Could you give every record again, exactly as it reads?

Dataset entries
☆ ☆ ☆
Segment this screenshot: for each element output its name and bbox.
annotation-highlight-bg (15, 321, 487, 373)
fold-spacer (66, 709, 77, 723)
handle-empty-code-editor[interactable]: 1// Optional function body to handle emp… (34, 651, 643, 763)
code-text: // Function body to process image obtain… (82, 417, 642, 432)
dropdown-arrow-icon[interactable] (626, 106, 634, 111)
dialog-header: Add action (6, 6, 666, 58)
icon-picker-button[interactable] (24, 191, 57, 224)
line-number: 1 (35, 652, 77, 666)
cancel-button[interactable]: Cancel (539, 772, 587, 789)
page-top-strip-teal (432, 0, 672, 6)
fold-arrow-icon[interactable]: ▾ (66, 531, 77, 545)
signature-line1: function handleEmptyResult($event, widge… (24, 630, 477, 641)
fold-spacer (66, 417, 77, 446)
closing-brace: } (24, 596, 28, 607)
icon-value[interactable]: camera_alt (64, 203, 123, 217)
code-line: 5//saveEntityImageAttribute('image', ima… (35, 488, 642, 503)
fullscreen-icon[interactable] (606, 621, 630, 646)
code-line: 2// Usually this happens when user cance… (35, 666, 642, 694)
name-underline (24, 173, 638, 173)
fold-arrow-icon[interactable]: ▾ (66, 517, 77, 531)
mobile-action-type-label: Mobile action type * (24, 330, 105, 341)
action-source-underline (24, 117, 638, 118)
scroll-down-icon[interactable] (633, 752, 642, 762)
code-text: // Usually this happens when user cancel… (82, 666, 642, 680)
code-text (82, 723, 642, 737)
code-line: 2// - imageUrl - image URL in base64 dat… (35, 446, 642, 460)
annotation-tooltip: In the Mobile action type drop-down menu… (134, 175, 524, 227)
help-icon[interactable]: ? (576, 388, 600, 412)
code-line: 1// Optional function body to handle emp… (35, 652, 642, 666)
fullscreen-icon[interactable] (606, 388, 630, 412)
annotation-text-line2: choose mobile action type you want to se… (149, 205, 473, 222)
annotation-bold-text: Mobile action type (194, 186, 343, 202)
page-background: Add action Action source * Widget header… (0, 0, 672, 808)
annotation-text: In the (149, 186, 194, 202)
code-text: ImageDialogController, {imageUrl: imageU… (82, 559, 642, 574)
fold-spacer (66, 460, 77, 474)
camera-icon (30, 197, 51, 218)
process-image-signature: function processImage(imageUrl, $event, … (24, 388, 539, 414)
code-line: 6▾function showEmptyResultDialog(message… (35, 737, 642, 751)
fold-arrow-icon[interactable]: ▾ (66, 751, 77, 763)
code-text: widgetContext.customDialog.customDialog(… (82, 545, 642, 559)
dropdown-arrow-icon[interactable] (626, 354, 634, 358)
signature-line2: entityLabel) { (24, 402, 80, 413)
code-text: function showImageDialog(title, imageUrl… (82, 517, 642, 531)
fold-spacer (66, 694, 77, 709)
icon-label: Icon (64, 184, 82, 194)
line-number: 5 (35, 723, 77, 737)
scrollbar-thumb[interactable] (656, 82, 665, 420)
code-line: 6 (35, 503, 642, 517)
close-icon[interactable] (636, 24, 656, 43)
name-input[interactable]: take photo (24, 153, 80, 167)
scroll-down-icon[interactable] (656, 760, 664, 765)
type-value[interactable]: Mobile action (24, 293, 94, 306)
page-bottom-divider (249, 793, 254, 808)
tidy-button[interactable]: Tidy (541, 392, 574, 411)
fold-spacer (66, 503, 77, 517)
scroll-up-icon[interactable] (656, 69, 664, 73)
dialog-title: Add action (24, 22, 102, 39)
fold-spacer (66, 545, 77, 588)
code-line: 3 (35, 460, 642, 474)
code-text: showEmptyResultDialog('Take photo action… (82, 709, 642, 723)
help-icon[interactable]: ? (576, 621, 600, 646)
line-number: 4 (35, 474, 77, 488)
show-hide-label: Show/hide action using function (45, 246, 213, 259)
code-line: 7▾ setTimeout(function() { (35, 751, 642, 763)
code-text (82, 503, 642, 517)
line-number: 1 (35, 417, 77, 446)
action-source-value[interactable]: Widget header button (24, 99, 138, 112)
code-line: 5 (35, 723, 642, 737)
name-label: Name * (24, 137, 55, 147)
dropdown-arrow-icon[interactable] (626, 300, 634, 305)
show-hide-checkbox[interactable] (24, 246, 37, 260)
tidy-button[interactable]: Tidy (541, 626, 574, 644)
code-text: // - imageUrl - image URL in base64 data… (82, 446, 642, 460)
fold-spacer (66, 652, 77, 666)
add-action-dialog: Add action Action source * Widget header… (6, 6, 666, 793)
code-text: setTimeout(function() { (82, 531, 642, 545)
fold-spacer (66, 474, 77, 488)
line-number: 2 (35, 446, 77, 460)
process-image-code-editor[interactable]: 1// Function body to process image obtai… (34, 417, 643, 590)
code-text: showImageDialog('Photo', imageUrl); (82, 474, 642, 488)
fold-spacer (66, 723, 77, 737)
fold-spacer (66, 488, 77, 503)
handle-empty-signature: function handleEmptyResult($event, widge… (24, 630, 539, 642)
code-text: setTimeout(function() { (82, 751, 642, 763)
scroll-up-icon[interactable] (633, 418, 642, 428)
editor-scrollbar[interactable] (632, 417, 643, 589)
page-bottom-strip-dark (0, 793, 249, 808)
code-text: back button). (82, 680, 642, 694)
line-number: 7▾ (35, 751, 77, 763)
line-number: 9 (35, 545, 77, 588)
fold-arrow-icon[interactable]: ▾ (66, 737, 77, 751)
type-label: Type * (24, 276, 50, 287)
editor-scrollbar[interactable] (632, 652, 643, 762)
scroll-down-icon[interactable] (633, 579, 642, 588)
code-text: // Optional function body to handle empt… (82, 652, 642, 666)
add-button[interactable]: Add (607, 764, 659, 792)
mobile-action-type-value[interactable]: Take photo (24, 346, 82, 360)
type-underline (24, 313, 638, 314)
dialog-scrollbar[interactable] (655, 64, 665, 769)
☆ ☆ ☆
#### Answer to the exercise
Segment this screenshot: for each element output its name and bbox.
annotation-highlight-bg (15, 321, 487, 373)
fold-spacer (66, 709, 77, 723)
handle-empty-code-editor[interactable]: 1// Optional function body to handle emp… (34, 651, 643, 763)
code-text: // Function body to process image obtain… (82, 417, 642, 432)
dropdown-arrow-icon[interactable] (626, 106, 634, 111)
dialog-header: Add action (6, 6, 666, 58)
icon-picker-button[interactable] (24, 191, 57, 224)
line-number: 1 (35, 652, 77, 666)
cancel-button[interactable]: Cancel (539, 772, 587, 789)
page-top-strip-teal (432, 0, 672, 6)
fold-arrow-icon[interactable]: ▾ (66, 531, 77, 545)
signature-line1: function handleEmptyResult($event, widge… (24, 630, 477, 641)
fold-spacer (66, 417, 77, 446)
closing-brace: } (24, 596, 28, 607)
icon-value[interactable]: camera_alt (64, 203, 123, 217)
code-line: 5//saveEntityImageAttribute('image', ima… (35, 488, 642, 503)
fullscreen-icon[interactable] (606, 621, 630, 646)
code-line: 2// Usually this happens when user cance… (35, 666, 642, 694)
name-underline (24, 173, 638, 173)
fold-arrow-icon[interactable]: ▾ (66, 517, 77, 531)
mobile-action-type-label: Mobile action type * (24, 330, 105, 341)
action-source-underline (24, 117, 638, 118)
scroll-down-icon[interactable] (633, 752, 642, 762)
code-text: // Usually this happens when user cancel… (82, 666, 642, 680)
code-text (82, 723, 642, 737)
code-line: 2// - imageUrl - image URL in base64 dat… (35, 446, 642, 460)
annotation-tooltip: In the Mobile action type drop-down menu… (134, 175, 524, 227)
help-icon[interactable]: ? (576, 388, 600, 412)
code-line: 1// Optional function body to handle emp… (35, 652, 642, 666)
fullscreen-icon[interactable] (606, 388, 630, 412)
annotation-text-line2: choose mobile action type you want to se… (149, 205, 473, 222)
annotation-bold-text: Mobile action type (194, 186, 343, 202)
page-background: Add action Action source * Widget header… (0, 0, 672, 808)
annotation-text: In the (149, 186, 194, 202)
code-text: ImageDialogController, {imageUrl: imageU… (82, 559, 642, 574)
fold-spacer (66, 460, 77, 474)
camera-icon (30, 197, 51, 218)
process-image-signature: function processImage(imageUrl, $event, … (24, 388, 539, 414)
code-line: 6▾function showEmptyResultDialog(message… (35, 737, 642, 751)
fold-arrow-icon[interactable]: ▾ (66, 751, 77, 763)
code-text: widgetContext.customDialog.customDialog(… (82, 545, 642, 559)
dropdown-arrow-icon[interactable] (626, 354, 634, 358)
signature-line2: entityLabel) { (24, 402, 80, 413)
code-text: function showImageDialog(title, imageUrl… (82, 517, 642, 531)
fold-spacer (66, 694, 77, 709)
icon-label: Icon (64, 184, 82, 194)
line-number: 5 (35, 723, 77, 737)
scrollbar-thumb[interactable] (656, 82, 665, 420)
code-line: 6 (35, 503, 642, 517)
close-icon[interactable] (636, 24, 656, 43)
name-input[interactable]: take photo (24, 153, 80, 167)
scroll-down-icon[interactable] (656, 760, 664, 765)
type-value[interactable]: Mobile action (24, 293, 94, 306)
page-bottom-divider (249, 793, 254, 808)
tidy-button[interactable]: Tidy (541, 392, 574, 411)
fold-spacer (66, 503, 77, 517)
scroll-up-icon[interactable] (656, 69, 664, 73)
dialog-title: Add action (24, 22, 102, 39)
fold-spacer (66, 545, 77, 588)
code-line: 3 (35, 460, 642, 474)
code-text: showEmptyResultDialog('Take photo action… (82, 709, 642, 723)
help-icon[interactable]: ? (576, 621, 600, 646)
line-number: 4 (35, 474, 77, 488)
show-hide-label: Show/hide action using function (45, 246, 213, 259)
code-line: 7▾ setTimeout(function() { (35, 751, 642, 763)
code-text (82, 503, 642, 517)
line-number: 1 (35, 417, 77, 446)
action-source-value[interactable]: Widget header button (24, 99, 138, 112)
code-line: 5 (35, 723, 642, 737)
name-label: Name * (24, 137, 55, 147)
dropdown-arrow-icon[interactable] (626, 300, 634, 305)
show-hide-checkbox[interactable] (24, 246, 37, 260)
tidy-button[interactable]: Tidy (541, 626, 574, 644)
code-text: // - imageUrl - image URL in base64 data… (82, 446, 642, 460)
fold-spacer (66, 652, 77, 666)
add-action-dialog: Add action Action source * Widget header… (6, 6, 666, 793)
code-text: setTimeout(function() { (82, 531, 642, 545)
fold-spacer (66, 474, 77, 488)
line-number: 2 (35, 446, 77, 460)
process-image-code-editor[interactable]: 1// Function body to process image obtai… (34, 417, 643, 590)
code-text: showImageDialog('Photo', imageUrl); (82, 474, 642, 488)
fold-spacer (66, 723, 77, 737)
fold-spacer (66, 488, 77, 503)
handle-empty-signature: function handleEmptyResult($event, widge… (24, 630, 539, 642)
code-text: setTimeout(function() { (82, 751, 642, 763)
scroll-up-icon[interactable] (633, 418, 642, 428)
editor-scrollbar[interactable] (632, 417, 643, 589)
page-bottom-strip-dark (0, 793, 249, 808)
code-text: back button). (82, 680, 642, 694)
line-number: 7▾ (35, 751, 77, 763)
line-number: 9 (35, 545, 77, 588)
fold-arrow-icon[interactable]: ▾ (66, 737, 77, 751)
type-label: Type * (24, 276, 50, 287)
editor-scrollbar[interactable] (632, 652, 643, 762)
scroll-down-icon[interactable] (633, 579, 642, 588)
code-text: // Optional function body to handle empt… (82, 652, 642, 666)
add-button[interactable]: Add (607, 764, 659, 792)
mobile-action-type-value[interactable]: Take photo (24, 346, 82, 360)
type-underline (24, 313, 638, 314)
dialog-scrollbar[interactable] (655, 64, 665, 769)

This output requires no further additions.